Business insolvencies to rise by 5% in 2025: Allianz Trade
Insurers must brace for high interest rates, which could strain heavily leveraged sectors.
For the next two years, global business insolvencies are projected to increase further after a 10% increase in 2024, Allianz Trade warned the insurance industry.
Insolvencies are expected to grow by 6% in 2025 and 3% in 2026, marking five consecutive years of rising insolvency rates from 2022 to 2026.
The rise in insolvencies is attributed to delayed easing of interest rates, economic uncertainty, and weak demand.
High interest rates may strain heavily leveraged sectors, whilst challenges like the green transition, AI competition, and supply chain disruptions could further pressure companies.
In the Asia-Pacific (APAC) region, business insolvencies are expected to rise by 5% in 2025 and 6% in 2026.

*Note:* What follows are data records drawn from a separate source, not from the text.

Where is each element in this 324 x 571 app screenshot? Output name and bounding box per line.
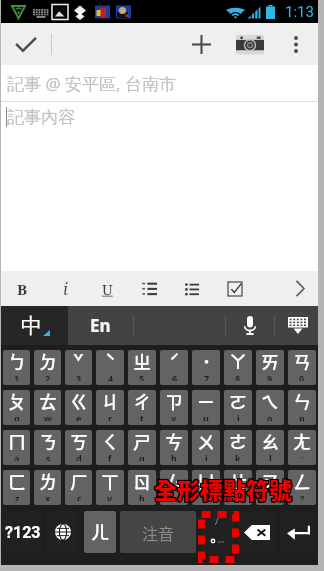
staticText: ㄦ	[91, 518, 109, 544]
staticText: ㄥ	[293, 470, 311, 494]
button[interactable]: ㄔ	[128, 390, 156, 425]
button[interactable]: ㄊ	[34, 390, 61, 425]
button[interactable]: ㄗ	[160, 390, 188, 425]
staticText: ㄨ	[197, 430, 215, 454]
staticText: b	[139, 492, 145, 501]
staticText: v	[107, 492, 113, 501]
staticText: o	[267, 412, 273, 421]
staticText: ㄩ	[197, 470, 215, 494]
staticText: .	[269, 492, 272, 501]
button[interactable]: ㄈ	[3, 470, 30, 505]
button[interactable]: ㄩ	[192, 470, 220, 505]
button[interactable]: ㄅ	[3, 350, 30, 385]
staticText: ㄧ	[197, 390, 215, 414]
button[interactable]: Italic	[44, 271, 86, 306]
button[interactable]: ㄚ	[224, 350, 252, 385]
button[interactable]: Delete	[238, 511, 276, 553]
button[interactable]: ˊ	[160, 350, 188, 385]
staticText: 8	[235, 372, 241, 381]
button[interactable]: ㄜ	[224, 430, 252, 465]
staticText: B	[17, 279, 28, 299]
staticText: ㄛ	[229, 390, 247, 414]
staticText: ?	[300, 492, 305, 501]
staticText: ˙	[202, 350, 211, 374]
staticText: n	[171, 492, 177, 501]
staticText: i	[237, 412, 240, 421]
button[interactable]: Save note	[1, 23, 51, 65]
staticText: u	[203, 412, 209, 421]
button[interactable]: Bold	[1, 271, 44, 306]
staticText: ㄌ	[39, 470, 57, 494]
staticText: /	[215, 517, 219, 528]
staticText: ㄗ	[165, 390, 183, 414]
staticText: ,	[237, 492, 240, 501]
button[interactable]: Add	[177, 23, 225, 65]
button[interactable]: Bulleted list	[171, 271, 213, 306]
staticText: w	[44, 412, 52, 421]
button[interactable]: Underline	[86, 271, 128, 306]
button[interactable]: En	[68, 306, 133, 345]
staticText: s	[46, 452, 51, 461]
button[interactable]: Hide keyboard	[274, 306, 321, 345]
button[interactable]: ㄧ	[192, 390, 220, 425]
button[interactable]: ˋ	[96, 350, 124, 385]
staticText: 記事內容	[7, 107, 75, 128]
button[interactable]: ㄡ	[256, 470, 284, 505]
staticText: f	[108, 452, 112, 461]
staticText: 1	[14, 372, 20, 381]
staticText: ㄍ	[70, 390, 88, 414]
button[interactable]: ㄐ	[96, 390, 124, 425]
button[interactable]: ㄞ	[256, 350, 284, 385]
button[interactable]: Change language	[47, 511, 78, 553]
button[interactable]: ㄠ	[256, 430, 284, 465]
staticText: r	[108, 412, 113, 421]
staticText: 0	[299, 372, 305, 381]
button[interactable]: ㄏ	[65, 470, 92, 505]
button[interactable]: ㄒ	[96, 470, 124, 505]
button[interactable]: ㄥ	[288, 470, 316, 505]
button[interactable]: ㄌ	[34, 470, 61, 505]
button[interactable]: ㄉ	[34, 350, 61, 385]
staticText: 全形標點符號	[153, 473, 291, 506]
button[interactable]: ㄖ	[128, 470, 156, 505]
button[interactable]: ㄟ	[256, 390, 284, 425]
button[interactable]: ㄍ	[65, 390, 92, 425]
button[interactable]: 注音	[120, 511, 196, 553]
button[interactable]: Voice input	[225, 306, 274, 345]
button[interactable]: ㄋ	[34, 430, 61, 465]
button[interactable]: ㄑ	[96, 430, 124, 465]
staticText: ㄐ	[101, 390, 119, 414]
button[interactable]: ㄨ	[192, 430, 220, 465]
staticText: ㄅ	[8, 350, 26, 374]
button[interactable]: More options	[274, 23, 318, 65]
button[interactable]: Enter	[280, 511, 317, 553]
button[interactable]: ㄓ	[128, 350, 156, 385]
button[interactable]: ㄕ	[128, 430, 156, 465]
staticText: ㄡ	[261, 470, 279, 494]
button[interactable]: 中	[1, 306, 68, 345]
button[interactable]: ˙	[192, 350, 220, 385]
button[interactable]: ㄙ	[160, 470, 188, 505]
button[interactable]: ㄛ	[224, 390, 252, 425]
staticText: 全形標點符號	[155, 472, 293, 505]
button[interactable]: Punctuation	[200, 511, 233, 553]
button[interactable]: ㄣ	[288, 390, 316, 425]
button[interactable]: ㄢ	[288, 350, 316, 385]
staticText: y	[171, 412, 177, 421]
button[interactable]: ㄘ	[160, 430, 188, 465]
button[interactable]: ㄦ	[84, 511, 116, 553]
staticText: p	[299, 412, 305, 421]
button[interactable]: ㄝ	[224, 470, 252, 505]
button[interactable]: ㄇ	[3, 430, 30, 465]
staticText: 1:13	[285, 3, 314, 21]
button[interactable]: Checklist	[213, 271, 256, 306]
button[interactable]: Numbered list	[128, 271, 171, 306]
button[interactable]: ㄎ	[65, 430, 92, 465]
staticText: ㄏ	[70, 470, 88, 494]
button[interactable]: ˇ	[65, 350, 92, 385]
button[interactable]: Camera	[225, 23, 274, 65]
button[interactable]: More formatting	[282, 271, 318, 306]
button[interactable]: Symbols	[3, 511, 43, 553]
button[interactable]: ㄤ	[288, 430, 316, 465]
button[interactable]: ㄆ	[3, 390, 30, 425]
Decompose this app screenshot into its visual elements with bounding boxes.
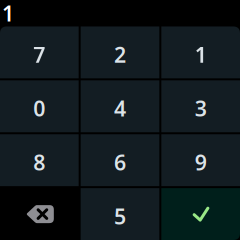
staticText: 2	[114, 40, 126, 68]
button[interactable]: 9	[161, 134, 240, 186]
button[interactable]: 7	[0, 26, 79, 78]
button[interactable]: 1	[161, 26, 240, 78]
button[interactable]: Confirm	[161, 188, 240, 240]
staticText: 6	[114, 148, 126, 176]
staticText: 8	[33, 148, 45, 176]
button[interactable]: 2	[81, 26, 159, 78]
staticText: 3	[195, 94, 207, 122]
staticText: 0	[33, 94, 45, 122]
button[interactable]: 0	[0, 80, 79, 132]
button[interactable]: Delete	[0, 188, 79, 240]
staticText: 1	[195, 40, 207, 68]
staticText: 9	[195, 148, 207, 176]
staticText: 1	[2, 0, 14, 27]
staticText: 7	[33, 40, 45, 68]
button[interactable]: 4	[81, 80, 159, 132]
button[interactable]: 5	[81, 188, 159, 240]
staticText: 5	[114, 202, 126, 230]
button[interactable]: 3	[161, 80, 240, 132]
button[interactable]: 8	[0, 134, 79, 186]
staticText: 4	[114, 94, 126, 122]
button[interactable]: 6	[81, 134, 159, 186]
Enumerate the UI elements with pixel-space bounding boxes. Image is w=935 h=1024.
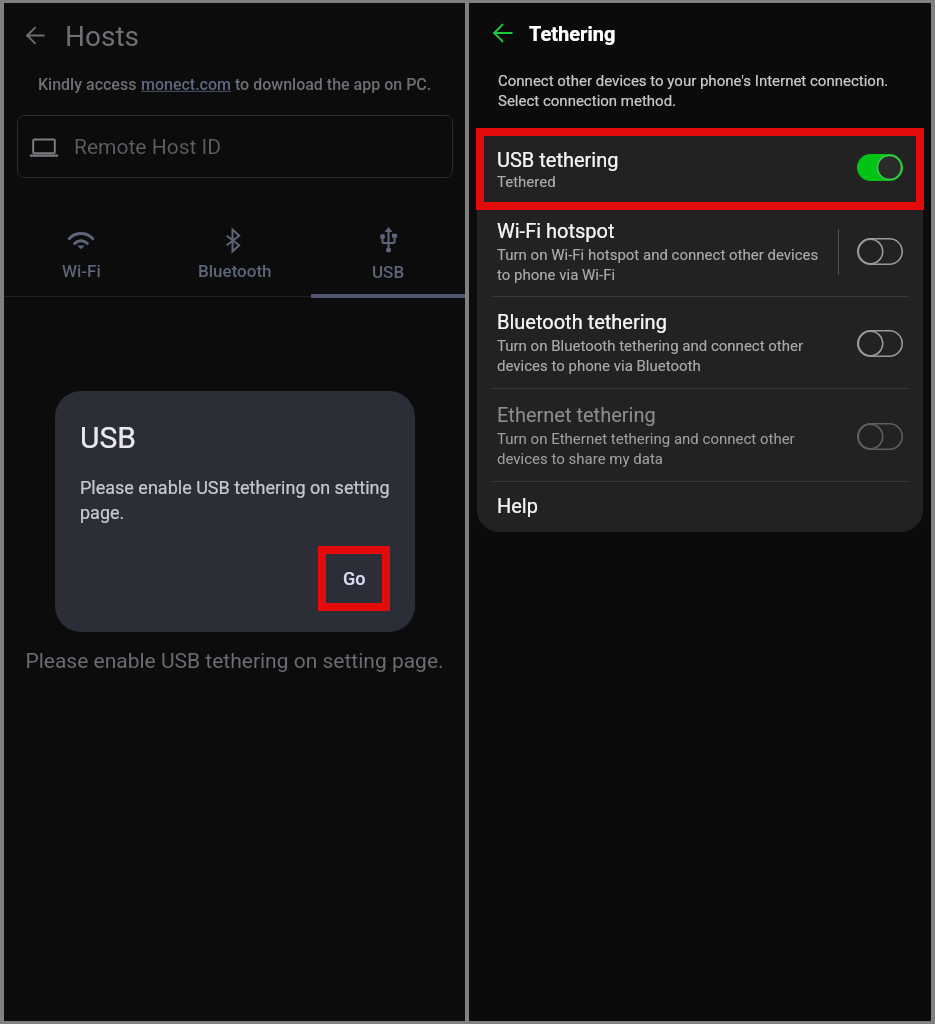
button[interactable]: Bluetooth tethering switch [849, 298, 911, 388]
button[interactable]: monect.com [141, 75, 231, 94]
button[interactable]: Help [477, 481, 923, 532]
staticText: Please enable USB tethering on setting p… [4, 649, 465, 674]
button[interactable]: Wi-Fi hotspot switch [849, 207, 911, 296]
staticText: Kindly access [38, 75, 141, 94]
button[interactable]: USB [311, 211, 465, 293]
button[interactable]: Back [487, 17, 519, 49]
staticText: Wi-Fi [62, 261, 101, 281]
staticText: Connect other devices to your phone's In… [498, 72, 898, 109]
button[interactable]: Ethernet tethering switch [849, 391, 911, 481]
button[interactable]: USB tethering switch [849, 128, 911, 207]
button[interactable]: Bluetooth tethering [477, 298, 923, 388]
staticText: Please enable USB tethering on setting p… [80, 477, 400, 523]
staticText: Help [497, 494, 538, 517]
staticText: Bluetooth tethering [497, 310, 667, 333]
staticText: USB [80, 420, 136, 455]
staticText: Turn on Ethernet tethering and connect o… [497, 430, 795, 467]
staticText: Tethering [529, 22, 616, 45]
staticText: Ethernet tethering [497, 403, 656, 426]
staticText: Tethered [497, 173, 556, 191]
staticText: Go [343, 568, 366, 589]
button[interactable]: Wi-Fi [4, 211, 158, 293]
staticText: Turn on Wi-Fi hotspot and connect other … [497, 246, 819, 283]
button[interactable]: Bluetooth [158, 211, 312, 293]
button[interactable]: USB tethering [477, 128, 923, 207]
staticText: Wi-Fi hotspot [497, 219, 615, 242]
button[interactable]: Wi-Fi hotspot [477, 207, 923, 296]
staticText: USB tethering [497, 148, 619, 171]
button[interactable]: Remote Host ID [17, 115, 453, 178]
staticText: Hosts [65, 20, 140, 53]
staticText: USB [372, 262, 405, 282]
staticText: to download the app on PC. [231, 75, 432, 94]
button[interactable]: Back [15, 15, 55, 55]
button[interactable]: Go [318, 546, 390, 611]
staticText: Bluetooth [198, 261, 272, 281]
staticText: Remote Host ID [74, 135, 222, 160]
staticText: Turn on Bluetooth tethering and connect … [497, 337, 804, 374]
button[interactable]: Ethernet tethering [477, 391, 923, 481]
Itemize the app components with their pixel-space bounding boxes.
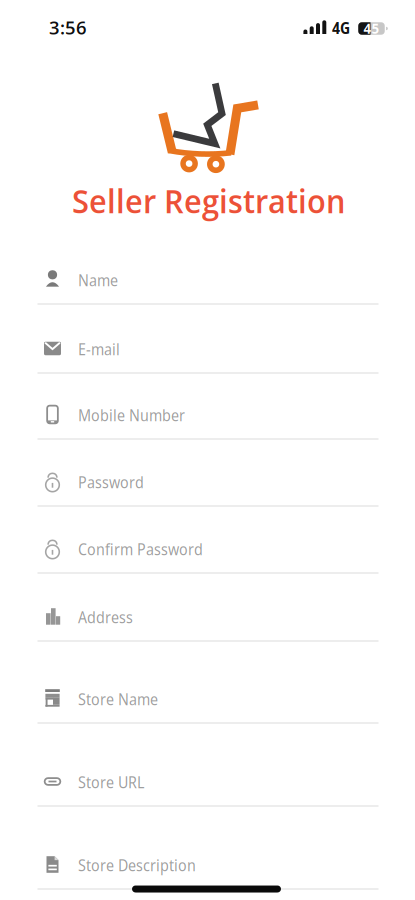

In 2024, several markets saw significant increases, including Singapore (46%), Australia (41%), New Zealand (40%), Hong Kong (25%), South Korea (17%), and Japan (15%), with construction, wholesale, and services sectors particularly affected.
Despite a potential moderate decline in insolvencies in Australia, Singapore, and Japan in 2025, countries like Taiwan (8%), South Korea (3%), and Hong Kong (2%) are likely to see continued growth in insolvency rates due to weak external demand and high interest rates.
China is also expected to see rising insolvencies, with increases of 7% in 2025 and 10% in 2026, despite the government’s additional fiscal stimulus of RMB2.9t.
The construction sector is projected to remain weak, whilst export-oriented firms could face challenges amidst global trade headwinds.
Overall, insolvencies in APAC are estimated to rise by 5% in 2025 (1% excluding China) and 6% in 2026 (−4% without China).